[Saved data entries]

────────

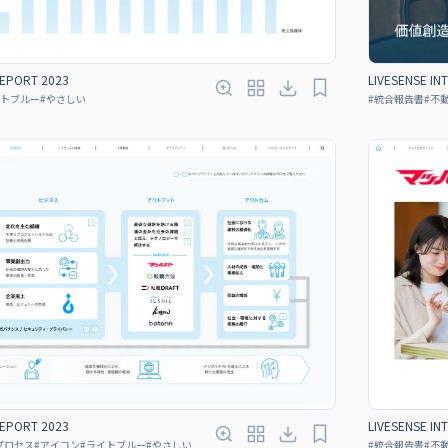
REPORT 2023
LIVESENSE IN
トブルー
#
やさしい
#
統合報告書
#
不
REPORT 2023
LIVESENSE IN
プロセス
#
アイコン
#
ライトブルー
#
やさしい
#
統合報告書
#
不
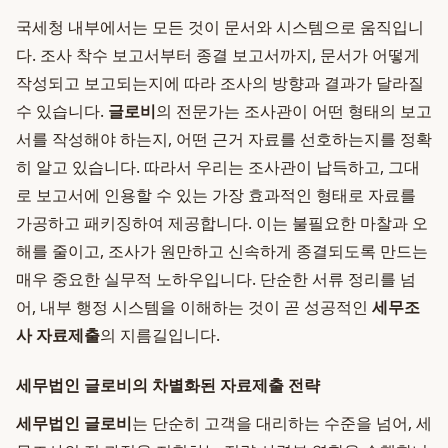
국세청 내부에서는 모든 것이 문서와 시스템으로 움직입니
다. 조사 착수 보고서부터 종결 보고서까지, 문서가 어떻게
작성되고 보고되는지에 따라 조사의 방향과 결과가 달라질
수 있습니다.
글로비
의 전문가는 조사관이 어떤 형태의 보고
서를 작성해야 하는지, 어떤 근거 자료를 선호하는지를 정확
히 알고 있습니다. 따라서 우리는 조사관이 납득하고, 그대
로 보고서에 인용할 수 있는 가장 효과적인 형태로 자료를
가공하고 패키징하여 제공합니다. 이는 불필요한 마찰과 오
해를 줄이고, 조사가 원만하고 신속하게 종결되도록 만드는
매우 중요한 실무적 노하우입니다. 단순한 서류 정리를 넘
어, 내부 행정 시스템을 이해하는 것이 곧 성공적인
세무조
사 자료제출
의 지름길입니다.
세무법인 글로비의 차별화된 자료제출 전략
세무법인 글로비
는 단순히 고객을 대리하는 수준을 넘어, 세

────────

Go through the lines above and write each one out verbatim, skipping the pictures.

◆ Solution for this task ◆
REPORT 2023
LIVESENSE IN
トブルー
#
やさしい
#
統合報告書
#
不
REPORT 2023
LIVESENSE IN
プロセス
#
アイコン
#
ライトブルー
#
やさしい
#
統合報告書
#
不
국세청 내부에서는 모든 것이 문서와 시스템으로 움직입니
다. 조사 착수 보고서부터 종결 보고서까지, 문서가 어떻게
작성되고 보고되는지에 따라 조사의 방향과 결과가 달라질
수 있습니다.
글로비
의 전문가는 조사관이 어떤 형태의 보고
서를 작성해야 하는지, 어떤 근거 자료를 선호하는지를 정확
히 알고 있습니다. 따라서 우리는 조사관이 납득하고, 그대
로 보고서에 인용할 수 있는 가장 효과적인 형태로 자료를
가공하고 패키징하여 제공합니다. 이는 불필요한 마찰과 오
해를 줄이고, 조사가 원만하고 신속하게 종결되도록 만드는
매우 중요한 실무적 노하우입니다. 단순한 서류 정리를 넘
어, 내부 행정 시스템을 이해하는 것이 곧 성공적인
세무조
사 자료제출
의 지름길입니다.
세무법인 글로비의 차별화된 자료제출 전략
세무법인 글로비
는 단순히 고객을 대리하는 수준을 넘어, 세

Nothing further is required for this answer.